Saturday, August 28, 2010

Pre-Autumn Days

              Those 'lazy, hazy crazy days of Summer' are fast dwindling and Mom Nature is rummaging in her closets, changing out the decorations and shaking the wrinkles out of her jackets.  At the festival of summer the band is still playing but the audience is beginning to drift away as the Earth itself turns its head in a new direction. Even before we notice that the morning light is somehow different, the trumpeters arise, as one, and send  the announcement  pealing across the prairie. "Pay attention! Something comes!" Surprising us as we wearily plod past, heavy with the heat and dust of August, on our way to somewhere else, some other thing that needs tending, not having noticed that on stage the cast has begun changing their costumes and is preparing for the third act: The Autumn Jubilee.
  
        Here in Oklahoma the trumpeters are what we call 'naked ladies' which rise on stout but slender stems in late August and burst into a glorious pink fanfare for the coming of the 'ember' months, or the 'amber' months if you will.

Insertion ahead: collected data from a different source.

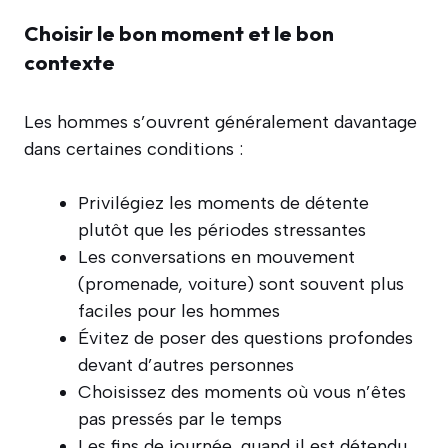
Choisir le bon moment et le bon
contexte
Les hommes s’ouvrent généralement davantage
dans certaines conditions :
Privilégiez les moments de détente
plutôt que les périodes stressantes
Les conversations en mouvement
(promenade, voiture) sont souvent plus
faciles pour les hommes
Évitez de poser des questions profondes
devant d’autres personnes
Choisissez des moments où vous n’êtes
pas pressés par le temps
Les fins de journée, quand il est détendu,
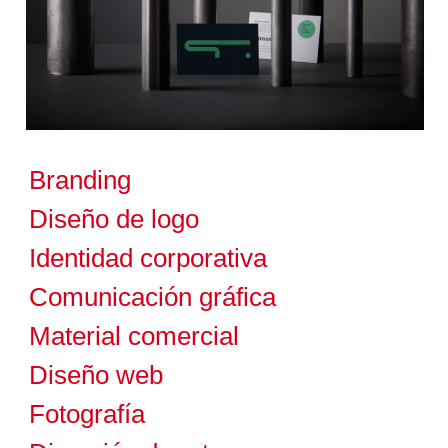
Branding
Diseño de logo
Identidad corporativa
Comunicación gráfica
Material comercial
Diseño web
Fotografía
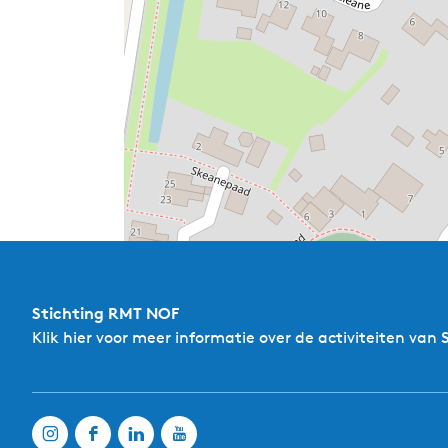
Stichting RMT NOF
Klik hier
voor meer informatie over de activiteiten van 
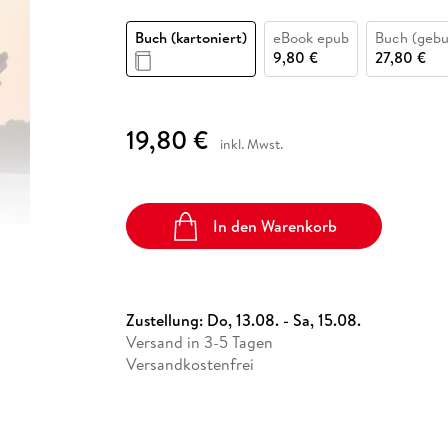
Fremdsprachige Bücher
n Lernhilfen
 Jugendbücher
eiber
Hörbuch Downloads im Bundle
cher
 Vergleich
 Puzzlezubehör
Lernen
New Adult
STABILO
Taschenbücher
Buch (kartoniert)
eBook epub
Buch (geb
hilfen
hriller
 Backen
er
lender
Ratgeber
9,80 €
27,80 €
op
hriller
Romance
Sachbücher
19,80 €
precher:innen
inkl. Mwst.
Science Fiction
Fremdsprachige Bücher
In den Warenkorb
Zustellung:
Do, 13.08. - Sa, 15.08.
Versand in 3-5 Tagen
Versandkostenfrei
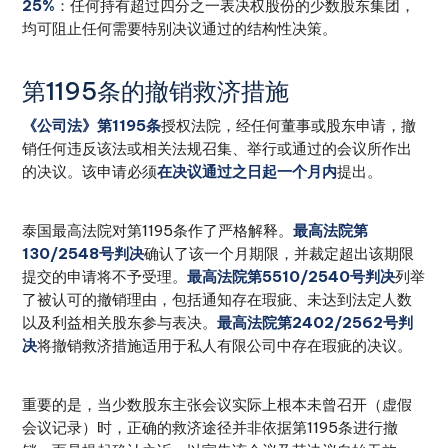
25%
：任何持有超过四分之一表决权股份的少数股东集团，
均可阻止任何需要特别决议通过的结构性决策。
第1195条的撤销救济措施
《公司法》第1195条
授权法院，经任何董事或股东申请，撤
销任何违反该法或相关法规召集、举行或通过的会议所作出
的决议。该申请必须
在决议通过之日起一个月内
提出。
泰国最高法院对第1195条作了严格解释。
最高法院第
130/2548号判决
确认了该一个月期限，并裁定超出该期限
提交的申请将不予受理。
最高法院第5510/2540号判决
列举
了被认可的撤销理由，包括通知存在瑕疵、未达到法定人数
以及利益相关股东参与表决。
最高法院第2402/2562号判
决
将撤销救济措施适用于私人有限公司中存在瑕疵的决议。
重要的是，当少数股东主张会议实际上根本未曾召开（虚假
会议记录）时，正确的救济途径并非依据第1195条进行撤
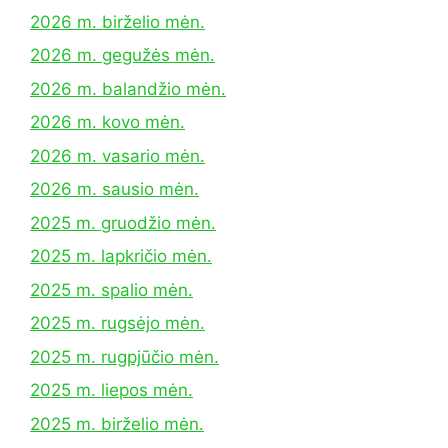
2026 m. birželio mėn.
2026 m. gegužės mėn.
2026 m. balandžio mėn.
2026 m. kovo mėn.
2026 m. vasario mėn.
2026 m. sausio mėn.
2025 m. gruodžio mėn.
2025 m. lapkričio mėn.
2025 m. spalio mėn.
2025 m. rugsėjo mėn.
2025 m. rugpjūčio mėn.
2025 m. liepos mėn.
2025 m. birželio mėn.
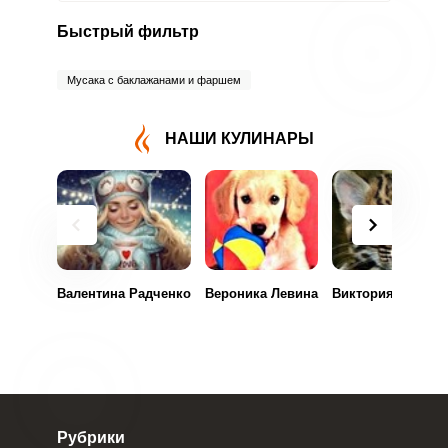
Быстрый фильтр
Мусака с баклажанами и фаршем
НАШИ КУЛИНАРЫ
Валентина Радченко
Вероника Левина
Виктория Лазаре
Рубрики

In my mind Summer is yellow and green, blue and gold but Autumn is brown, orange, red and purple.A cool season with warm colors, warm clothing and warm drinks in hand.
    The Orb Spiders are busy at work in the tall, dried grasses at the edges of the fields, weaving their elaborate webs with a distinctive white zig-zag in the middle.  The Orbs, wearing ancient designs on their underside, sit center stage, their long elegant legs ink tipped and motionless as they wait for an unsuspecting wanderer; supper, wrapped in silk and tied with a tassel.

Perhaps the insects are unable to see the spider itself, their attention having been caught and held by the striking white pattern before them.  I had a terrible time getting a photo in which I could actually see the spider; they weave a small bit of web across their backs and it seems to reflect the light in such a way that they are oddly camouflaged. In fact, I never got a good shot of the spider in webs which were woven in the dried grasses and had to find another in greener surroundings.
   Our friends, the locusts, continue to buzz in the tree tops, competing with the crickets and all the little hoppers that inhabit the bushes and gardens. B and I found a locust, just dead, and nearby, the empty brown husk of a one on the bark of the cottonwood when we were on an adventure the other day. He is very curious about nature and has left the early fears of babyhood behind him. He loves to learn new things.

    
Take time, as we slow to turn this corner of the year, to stop and breathe in the sights, sounds and scents of the season; the in-between time which ties Summer to Fall.